There’s simply not enough science fiction films these days. At first, The Day the Earth Stood Still seems full of promise — an old-fashioned story about aliens and the fate of the world with scientists as the protagonists — not space commandos, not whiny kids with laser swords. Soon enough, the film squanders this potential in favor of being a chase movie. In fact, to call it a chase movie is misleading — that better describes The Island. No, The Day the Earth Stood Still is too mundane for that sort of excitement: in the second act nearly every scene with Jennifer Connelly and Keanu Reeves takes place in the woods or in a Honda Civic, except for a notable exception when Reeves meets an alien sleeper agent at a McDonald’s. Alas, it’s almost 2009 and Battlestar Galactica (where viewers should go if they need a story about humanity and apocalypse) is ending and soon there will be no bastion of sci-fi we can look to for ideas and philosophy in addition to lasers and people with rubber heads. We all know we won’t be getting it from movies anymore if this film is any indication.

At best, The Day the Earth Stood Still feels like an inferior bootleg of Spielberg’s War of the Worlds, right down to the CG-assisted disintegrating and the single parent with an irritating child. The one good thing I can say is that the former has a less saccharine ending, albeit one with implications that no one bothered to think out. The abruptness of the ending leads me to believe that it’s an attempt at a Children of Men style conclusion, but where Alfonso Cuaron brilliantly constructed a world in which the finale is a big question mark on the status of humanity, this film ends with a dash.

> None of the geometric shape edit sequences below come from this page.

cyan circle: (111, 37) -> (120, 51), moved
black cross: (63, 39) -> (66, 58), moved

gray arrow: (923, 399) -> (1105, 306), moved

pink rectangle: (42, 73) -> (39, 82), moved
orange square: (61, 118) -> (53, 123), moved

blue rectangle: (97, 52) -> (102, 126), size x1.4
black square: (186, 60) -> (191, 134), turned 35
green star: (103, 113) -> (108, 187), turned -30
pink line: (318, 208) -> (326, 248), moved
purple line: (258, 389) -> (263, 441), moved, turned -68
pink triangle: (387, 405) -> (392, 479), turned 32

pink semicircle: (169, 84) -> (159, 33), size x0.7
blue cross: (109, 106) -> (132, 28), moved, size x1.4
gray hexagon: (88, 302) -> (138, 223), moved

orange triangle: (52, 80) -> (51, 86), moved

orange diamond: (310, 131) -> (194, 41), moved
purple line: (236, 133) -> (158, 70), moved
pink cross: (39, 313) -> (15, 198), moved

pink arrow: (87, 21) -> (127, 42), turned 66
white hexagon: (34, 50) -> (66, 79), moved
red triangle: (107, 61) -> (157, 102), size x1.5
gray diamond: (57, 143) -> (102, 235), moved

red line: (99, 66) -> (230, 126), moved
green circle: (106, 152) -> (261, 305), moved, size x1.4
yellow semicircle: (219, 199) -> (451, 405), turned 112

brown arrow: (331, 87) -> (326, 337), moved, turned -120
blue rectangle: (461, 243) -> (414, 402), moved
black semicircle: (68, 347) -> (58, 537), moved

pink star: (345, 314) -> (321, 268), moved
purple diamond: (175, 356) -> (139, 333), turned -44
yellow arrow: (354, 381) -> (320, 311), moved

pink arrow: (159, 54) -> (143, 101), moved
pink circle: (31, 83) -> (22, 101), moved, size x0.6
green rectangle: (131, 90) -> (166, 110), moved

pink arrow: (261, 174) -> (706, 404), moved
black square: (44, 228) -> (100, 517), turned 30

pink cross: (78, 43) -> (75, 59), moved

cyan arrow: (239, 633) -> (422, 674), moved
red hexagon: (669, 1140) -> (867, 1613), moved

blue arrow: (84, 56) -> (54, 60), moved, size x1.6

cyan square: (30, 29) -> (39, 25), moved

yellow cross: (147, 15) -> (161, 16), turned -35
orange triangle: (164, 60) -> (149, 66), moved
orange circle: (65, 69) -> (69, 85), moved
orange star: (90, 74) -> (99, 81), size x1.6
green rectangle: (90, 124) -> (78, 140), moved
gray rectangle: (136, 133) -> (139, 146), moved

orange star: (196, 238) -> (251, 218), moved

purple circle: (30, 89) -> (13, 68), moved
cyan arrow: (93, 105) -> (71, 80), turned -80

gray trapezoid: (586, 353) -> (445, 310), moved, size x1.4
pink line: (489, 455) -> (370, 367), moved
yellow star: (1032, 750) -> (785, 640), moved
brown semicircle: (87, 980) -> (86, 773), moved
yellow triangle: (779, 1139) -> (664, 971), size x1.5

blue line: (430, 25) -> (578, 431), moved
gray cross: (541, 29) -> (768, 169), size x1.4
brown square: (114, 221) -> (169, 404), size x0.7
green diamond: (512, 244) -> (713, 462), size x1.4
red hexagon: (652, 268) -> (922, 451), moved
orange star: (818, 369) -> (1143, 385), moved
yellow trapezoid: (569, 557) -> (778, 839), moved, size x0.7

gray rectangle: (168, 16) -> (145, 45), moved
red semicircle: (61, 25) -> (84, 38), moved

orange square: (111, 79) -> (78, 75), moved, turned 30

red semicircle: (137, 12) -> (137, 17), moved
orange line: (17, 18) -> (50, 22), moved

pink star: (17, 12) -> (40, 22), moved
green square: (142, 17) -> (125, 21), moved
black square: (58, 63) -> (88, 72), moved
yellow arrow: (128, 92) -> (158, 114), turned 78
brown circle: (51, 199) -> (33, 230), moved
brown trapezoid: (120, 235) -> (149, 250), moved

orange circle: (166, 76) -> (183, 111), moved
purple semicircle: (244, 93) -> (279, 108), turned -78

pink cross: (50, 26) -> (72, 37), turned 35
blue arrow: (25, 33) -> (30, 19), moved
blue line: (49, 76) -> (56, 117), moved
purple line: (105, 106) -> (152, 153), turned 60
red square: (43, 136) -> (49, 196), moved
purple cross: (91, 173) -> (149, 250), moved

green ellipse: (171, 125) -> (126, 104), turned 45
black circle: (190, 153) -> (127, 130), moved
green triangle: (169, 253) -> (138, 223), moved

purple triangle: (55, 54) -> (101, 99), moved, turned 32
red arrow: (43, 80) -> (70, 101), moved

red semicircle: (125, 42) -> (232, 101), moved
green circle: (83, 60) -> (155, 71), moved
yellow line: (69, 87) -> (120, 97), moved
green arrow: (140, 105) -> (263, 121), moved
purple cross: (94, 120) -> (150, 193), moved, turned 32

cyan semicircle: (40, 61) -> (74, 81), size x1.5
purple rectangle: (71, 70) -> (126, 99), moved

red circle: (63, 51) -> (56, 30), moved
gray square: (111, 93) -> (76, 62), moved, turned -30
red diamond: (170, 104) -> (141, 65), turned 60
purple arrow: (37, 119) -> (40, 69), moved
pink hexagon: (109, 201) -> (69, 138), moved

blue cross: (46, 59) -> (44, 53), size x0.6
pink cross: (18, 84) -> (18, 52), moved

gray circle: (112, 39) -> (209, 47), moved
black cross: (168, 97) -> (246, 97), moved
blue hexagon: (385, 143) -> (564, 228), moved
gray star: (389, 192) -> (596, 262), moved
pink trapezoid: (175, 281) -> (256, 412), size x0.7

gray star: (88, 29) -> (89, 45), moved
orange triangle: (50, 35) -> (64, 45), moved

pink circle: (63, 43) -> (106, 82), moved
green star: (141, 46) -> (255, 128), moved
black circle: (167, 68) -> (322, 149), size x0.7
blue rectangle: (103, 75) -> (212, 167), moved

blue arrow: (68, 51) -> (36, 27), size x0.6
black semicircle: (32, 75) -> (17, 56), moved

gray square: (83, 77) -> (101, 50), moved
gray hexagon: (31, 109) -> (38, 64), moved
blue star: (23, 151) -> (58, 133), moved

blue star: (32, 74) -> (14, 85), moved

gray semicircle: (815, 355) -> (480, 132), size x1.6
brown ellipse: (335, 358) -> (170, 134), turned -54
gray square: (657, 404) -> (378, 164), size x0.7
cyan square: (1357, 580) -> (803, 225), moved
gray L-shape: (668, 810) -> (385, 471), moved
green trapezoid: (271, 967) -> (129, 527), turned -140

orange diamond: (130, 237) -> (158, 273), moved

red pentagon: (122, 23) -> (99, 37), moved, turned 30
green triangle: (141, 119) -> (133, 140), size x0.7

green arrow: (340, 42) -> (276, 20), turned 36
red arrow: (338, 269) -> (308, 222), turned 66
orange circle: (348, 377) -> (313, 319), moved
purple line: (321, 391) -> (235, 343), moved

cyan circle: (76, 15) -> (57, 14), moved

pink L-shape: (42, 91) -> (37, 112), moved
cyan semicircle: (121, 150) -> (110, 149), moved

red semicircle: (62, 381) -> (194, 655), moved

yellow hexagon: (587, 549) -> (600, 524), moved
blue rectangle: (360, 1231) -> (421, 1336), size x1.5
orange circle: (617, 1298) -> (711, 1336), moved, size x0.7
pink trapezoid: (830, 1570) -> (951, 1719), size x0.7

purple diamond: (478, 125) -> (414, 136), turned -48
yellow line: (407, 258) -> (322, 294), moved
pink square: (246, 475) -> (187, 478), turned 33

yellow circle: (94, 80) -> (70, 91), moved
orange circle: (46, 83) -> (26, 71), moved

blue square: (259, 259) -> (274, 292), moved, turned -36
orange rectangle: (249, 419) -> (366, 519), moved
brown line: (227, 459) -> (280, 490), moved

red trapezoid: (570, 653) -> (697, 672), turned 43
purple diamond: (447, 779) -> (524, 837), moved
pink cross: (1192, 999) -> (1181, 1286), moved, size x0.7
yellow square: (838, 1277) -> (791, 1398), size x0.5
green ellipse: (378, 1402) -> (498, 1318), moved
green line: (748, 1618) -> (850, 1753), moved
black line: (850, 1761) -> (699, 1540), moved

There is but one decent scene in the whole thing: to help convince Keanu that humans are indeed worth saving, Jennifer Connelly takes him not to The Pope or The President, but to a fellow scientist specializing in extraterrestrial life. The scientist pleads with him that humanity will only change if it has a chance to overcome this catastrophe. It’s the only scene that feels remotely genuine in the whole ordeal, thanks to the scientist. The actor? John Cleese.